I love The Witness. Typically, this sentence would be followed by "I also hate The Witness," and while I certainly do see merit in the critiques of its flaws, unfortunately, I do not share the same sentiment. I love The Witness, period. However, for the longest time, I had spent wondering why people were so conflicted about The Witness. I have seen countless reviews, thoughts, and opinions online, coming from people so clearly torn on this game and how they feel about it. At first, I chalked it up to "gameplay good, narrative bad," as is the dichotomy in many things with mixed reception, and it held up for a while — the puzzles were creative, enticing; the narrative was pointless, pretentious, with no payoff. But something kept tugging on my mind about this shoddy explanation I had pieced for myself. It felt off. The puzzles weren't always creative or enticing, for in some cases they felt haphazard or obscure. Likewise, the narrative wasn't actually that awful, and I found it piquing my interest, especially with the audio logs in later areas. Something else underneath The Witness must have been spoiled, plaguing, contradictory, that which would've led to its contemptuous reception. Something I couldn't have spotted — until I saw it from another perspective.
I only gained an inkling of what this issue was when I watched my friend attempt to solve the puzzles in the Monastery and get stuck for an hour at the puzzle on the pillar, unknowing of the true solution. Tantalizingly, she got close three separate times, and even once explicitly said, "Maybe the solution has to do with the branches. Like, if I looked at the puzzle through the branches, it'd make a path somehow." She was right. The correct path was, indeed, formed by the branches. Three times she almost stood at the exact spot and looked at the exact angle to see that she was correct, but instead of trying to align herself properly, she stopped, looked elsewhere for an answer, exclaiming, "Nah, this game wouldn't be that crazy."

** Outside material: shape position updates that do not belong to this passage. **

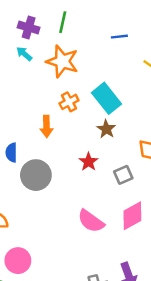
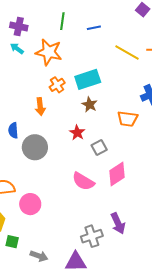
green line: (63, 22) -> (62, 21), moved
cyan rectangle: (107, 98) -> (88, 79), turned -65
gray square: (123, 175) -> (99, 148), moved
pink circle: (18, 261) -> (30, 204), moved

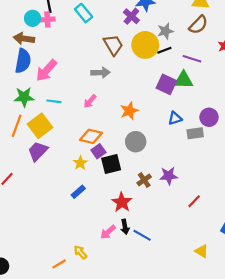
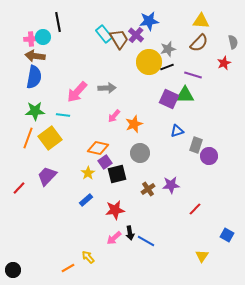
cyan rectangle: (84, 13) -> (104, 34), moved
pink cross: (47, 19) -> (31, 39), moved
brown trapezoid: (113, 45) -> (119, 39), moved
pink arrow: (46, 70) -> (77, 92), moved
pink arrow: (90, 101) -> (114, 116), moved
purple circle: (209, 117) -> (209, 156), moved
gray rectangle: (195, 133) -> (196, 145), turned -63
purple trapezoid: (38, 151) -> (47, 176), moved
red star: (122, 202) -> (115, 210), moved, turned 30
yellow triangle: (202, 251) -> (202, 256), turned 32

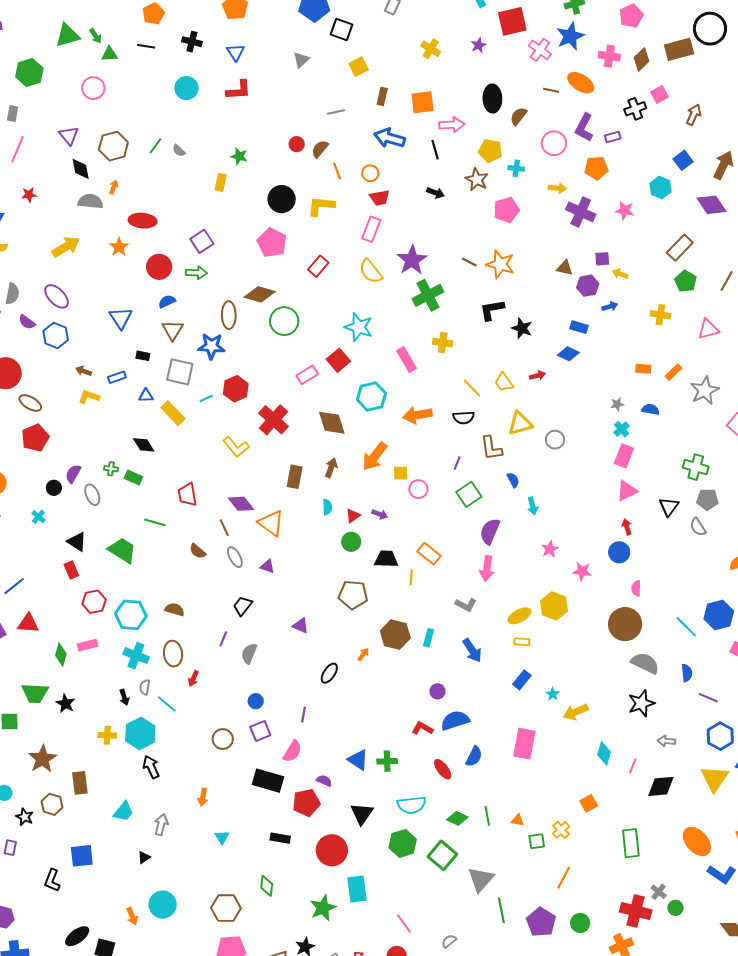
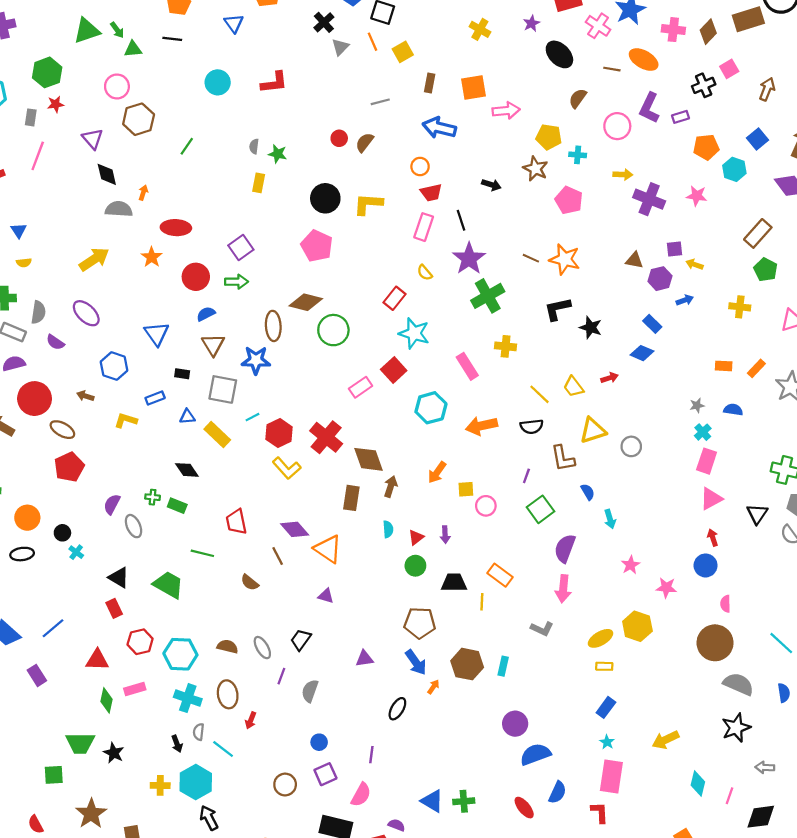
black cross: (192, 42) -> (324, 22), moved, turned 36
blue triangle: (236, 52) -> (234, 23), moved
black ellipse: (492, 99) -> (559, 54), moved, turned -40
brown hexagon: (113, 146) -> (139, 119), moved
black line: (435, 150) -> (461, 220), moved
gray semicircle: (179, 151) -> (254, 146), moved, turned 56
orange pentagon: (596, 168) -> (706, 147), moved
orange line: (337, 171) -> (372, 42), moved
red star: (29, 195) -> (56, 104), moved
pink pentagon: (507, 210) -> (569, 200), turned -30
red rectangle: (318, 266) -> (394, 298), moved
yellow semicircle: (371, 271) -> (425, 273), size x0.6
blue rectangle: (579, 327) -> (652, 324), turned 30
blue hexagon: (56, 335) -> (114, 366), moved
brown arrow: (84, 371) -> (85, 396), moved
red hexagon: (236, 389) -> (279, 433), moved
brown diamond: (332, 423) -> (368, 459), moved
orange arrow: (375, 456) -> (437, 472), size x0.7
black circle: (54, 488) -> (62, 533), moved
purple arrow: (380, 514) -> (445, 535), turned 70
gray ellipse: (235, 557) -> (262, 648), moved
red triangle: (28, 623) -> (97, 660), moved
purple triangle: (301, 626) -> (364, 659), turned -30
blue arrow: (472, 650) -> (416, 662), moved
purple circle: (437, 691) -> (515, 724), size x1.5
cyan star: (553, 694) -> (607, 742), moved
red L-shape: (422, 728) -> (600, 812), moved, turned 60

I had gone into the Monastery having extensively learned of the importance of environmental clues as I had finished the forest, the orchard, and the desert prior. As a result, I understood what I had to do in the Monastery fairly quickly. On the other hand, my friend had not finished as much of the game as I have at that point. So what made the difference? Was it her lack of experience? Was it our differences in instinct? In intellect? Or did I luck out, having stood at just the right position and angle to see the solution for myself? Keeping this instance in mind, I looked at other people's playthroughs of The Witness and noticed much of the same pattern of people getting stuck at something, the only difference being that that something is different for everyone. I was completely dumbfounded by the greenhouse's color puzzles, while artists (my friend being one) got them right away. Meanwhile, quite a few people got stuck in the jungle puzzles, a few found difficulty in the desert puzzles, and some even misunderstood the orchard puzzles. In comparison, these puzzles were relatively automatic to me. So what made the difference? Were they inexperienced? Did they lack the instinct? Were they "stupid"? Did they just not "get it"? These are some of the smartest people I know; neither acuity nor innate talent made the difference. Perspective did.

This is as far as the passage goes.